Disclaimer ~ I don't own the characters or the plot, which were created by J.R.R. Tolkien, but the words are mine.

In this world, there are three things that drive us. Hate, as it fuels vengence and spures destruction. Fear, which can mold one's mind in ways it would not otherwise be shaped. And love, wether it be for another person, such as it is in the case of poor Grima, or for power.

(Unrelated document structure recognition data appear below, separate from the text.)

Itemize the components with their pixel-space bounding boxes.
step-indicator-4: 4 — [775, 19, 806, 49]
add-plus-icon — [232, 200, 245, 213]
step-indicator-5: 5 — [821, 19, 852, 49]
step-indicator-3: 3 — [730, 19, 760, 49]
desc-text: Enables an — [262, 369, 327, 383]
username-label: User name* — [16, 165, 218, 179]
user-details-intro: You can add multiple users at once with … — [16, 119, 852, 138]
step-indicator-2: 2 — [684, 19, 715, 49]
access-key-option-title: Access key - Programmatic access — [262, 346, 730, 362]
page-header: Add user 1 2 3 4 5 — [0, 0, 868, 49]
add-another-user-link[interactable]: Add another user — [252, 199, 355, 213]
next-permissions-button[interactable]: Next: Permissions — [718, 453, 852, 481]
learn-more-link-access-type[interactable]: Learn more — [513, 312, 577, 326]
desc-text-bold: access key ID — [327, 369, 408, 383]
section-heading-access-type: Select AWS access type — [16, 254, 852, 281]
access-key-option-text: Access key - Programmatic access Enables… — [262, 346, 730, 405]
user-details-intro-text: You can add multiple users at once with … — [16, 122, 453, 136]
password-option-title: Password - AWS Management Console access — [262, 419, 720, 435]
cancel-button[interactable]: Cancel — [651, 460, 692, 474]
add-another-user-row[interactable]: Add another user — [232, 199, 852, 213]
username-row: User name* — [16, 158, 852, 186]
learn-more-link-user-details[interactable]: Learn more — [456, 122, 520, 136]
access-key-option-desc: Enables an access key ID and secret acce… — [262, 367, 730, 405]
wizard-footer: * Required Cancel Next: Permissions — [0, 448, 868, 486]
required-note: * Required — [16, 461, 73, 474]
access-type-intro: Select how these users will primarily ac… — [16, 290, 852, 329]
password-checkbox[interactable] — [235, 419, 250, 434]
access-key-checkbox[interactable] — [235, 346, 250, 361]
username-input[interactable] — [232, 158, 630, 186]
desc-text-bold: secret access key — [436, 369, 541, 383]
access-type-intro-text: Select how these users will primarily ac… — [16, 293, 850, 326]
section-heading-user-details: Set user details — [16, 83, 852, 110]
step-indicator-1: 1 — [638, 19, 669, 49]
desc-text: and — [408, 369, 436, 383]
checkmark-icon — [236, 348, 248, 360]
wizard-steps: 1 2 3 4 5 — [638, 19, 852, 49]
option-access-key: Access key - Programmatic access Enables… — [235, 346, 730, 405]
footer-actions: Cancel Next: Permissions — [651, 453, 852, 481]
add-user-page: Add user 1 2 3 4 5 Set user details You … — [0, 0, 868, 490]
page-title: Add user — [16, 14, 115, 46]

In the end, power rules us all.We are all slaves to those who have it. It strikes fear into the hearts of those who know it. And it is one of the only things that we can both love and despise with the same breath.

I have known power all my life. I have survived with it inside me, and, at last, I have been able to set it free. To use that which I hold. In time, I will be capable of overthrow him. He that sees all. I will be able to take his place atop the tower of Barad-Dur, with all Middle Earth at my comand.

Perhaps I am a fool. Sauron has always been a deciever, and I would not be the first to fall into his net of lies. I believe myself to be indespensible, irreplaceable. I have been given the honour of attacking Rohan for him. Yet, in the end, I cannot deny that I am no more than a servant. I am to him what Grima is to me. A minion who has prooven useful for the time being, and, deep down in the depths of my soul, I know that I will never be more than that. Perhaps I like the illusion, however fantastic it may be.

What will happen to me when both Rohan and Gondor have failed? When all the free peoples of Arda have fallen to his will?